What needs to be done. Report how many lines in the records below hold "аксесуари", with no other output.

Data section.
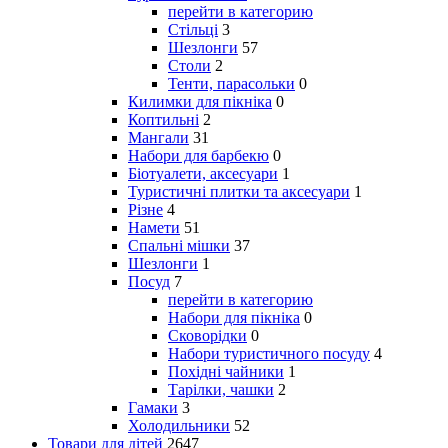
перейти в категорию
Стільці
3
Шезлонги
57
Столи
2
Тенти, парасольки
0
Килимки для пікніка
0
Коптильні
2
Мангали
31
Набори для барбекю
0
Біотуалети, аксесуари
1
Туристичні плитки та аксесуари
1
Різне
4
Намети
51
Спальні мішки
37
Шезлонги
1
Посуд
7
перейти в категорию
Набори для пікніка
0
Сковорідки
0
Набори туристичного посуду
4
Похідні чайники
1
Тарілки, чашки
2
Гамаки
3
Холодильники
52
Товари для дітей
2647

Exercise result. 2